I’m sure most people are glad that the church took some time off holding prayer rallies and meetings for some of the Ocampo 6 to petition the two principals to address the rising food and fuel prices in the country. Despite the news and newspaper headlines over the past 3 months being dominated by another issue – the real issue that’s been eating into most Kenyans has been the increased cost of living. Everything seems to be going up: ugali unga; unga ngano; bread, oil, fuel… The official inflation figures confirm the price increments; the inflation rate in January was 5.42%, February 6.54% and March 9.19%-the result, public outcry culminating in last week’s
mass action protests peaceful demonstration by the Consumer Federation of Kenya (COFEK).
The (inflation) facts speak for themselves, the question is WHO IS TO BLAME for this extra burden on Kenyan citizens? Some people have laid all the blame on cartels others claim that the influx of Somali pirate money has led to increased demand which has led to a corresponding increase in prices. Others have blamed the government for inaction.
While there may be some truth to some of the ‘explanations’ above it is important to remember that a lot goes into rising prices than pirate money or cartels.
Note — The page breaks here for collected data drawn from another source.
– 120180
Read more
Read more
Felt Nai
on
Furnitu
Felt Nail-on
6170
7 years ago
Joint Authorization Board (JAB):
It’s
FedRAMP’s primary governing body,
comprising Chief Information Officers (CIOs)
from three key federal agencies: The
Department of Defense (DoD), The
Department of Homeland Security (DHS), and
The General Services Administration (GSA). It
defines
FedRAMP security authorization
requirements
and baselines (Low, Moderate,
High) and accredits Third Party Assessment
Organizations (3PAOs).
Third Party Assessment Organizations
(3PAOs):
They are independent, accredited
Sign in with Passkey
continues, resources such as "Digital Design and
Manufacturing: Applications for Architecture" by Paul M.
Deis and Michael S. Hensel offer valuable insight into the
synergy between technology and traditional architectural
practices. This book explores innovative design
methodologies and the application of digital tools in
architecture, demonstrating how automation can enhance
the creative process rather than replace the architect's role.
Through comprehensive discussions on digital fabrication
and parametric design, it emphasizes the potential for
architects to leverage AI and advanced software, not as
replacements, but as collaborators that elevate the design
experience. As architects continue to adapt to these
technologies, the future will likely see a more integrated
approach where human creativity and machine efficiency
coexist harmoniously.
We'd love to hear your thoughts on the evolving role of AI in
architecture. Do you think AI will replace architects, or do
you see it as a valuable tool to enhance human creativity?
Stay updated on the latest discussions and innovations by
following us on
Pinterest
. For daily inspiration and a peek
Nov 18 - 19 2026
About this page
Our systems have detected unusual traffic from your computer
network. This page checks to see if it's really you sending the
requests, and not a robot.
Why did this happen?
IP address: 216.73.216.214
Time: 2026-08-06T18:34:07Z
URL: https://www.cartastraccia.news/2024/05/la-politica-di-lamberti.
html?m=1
Take unga ngano prices, for example. The country does not currently produce enough wheat for our unga ngano demand so we usually export wheat from Russia and the States. However, over the past 12 months Russia has been hit by a wheat shortage of their own, partly due to the wild-fires they experienced a while back, so they cut down on their wheat exports. This lead to an increase in global wheat prices-Kenya, cartels-or-not was not immune to this price increase.
Apart from the wheat situation, the global market has led to increased global commodity prices. Polyethylene terephthalate (PET, raw material for plastics), titanium dioxide (raw material for paint), coal (key energy input for cement production) e.t.c. You could think of 100 more raw materials that have seen price increments the past 18 months, not forgetting the increasing global oil prices. Much of this increase in the prices of raw materials in the global market has been attributed to the increased demand from developing countries such as China and India (and I guess most African nations) which are quickly industrialising.
Most Kenyan manufacturers have to factor in these increased costs into their production costs leading to us facing increased prices when the finished goods hit Uchumi and Nakumatt shelves.
So, what can the government do to combat this? Usually, the CBK would be obligated to intervene but CBK intervention’s best left to situations where the inflation is caused by the local demand side (demand-pull inflation), i.e. too much money chasing too few goods. In this case, at least at a local (Kenyan) level the cause of the inflation seems to be on the supply side. Thus an increase in interest rates may reduce the money in circulation in the country but leave the raw material prices still on the increase.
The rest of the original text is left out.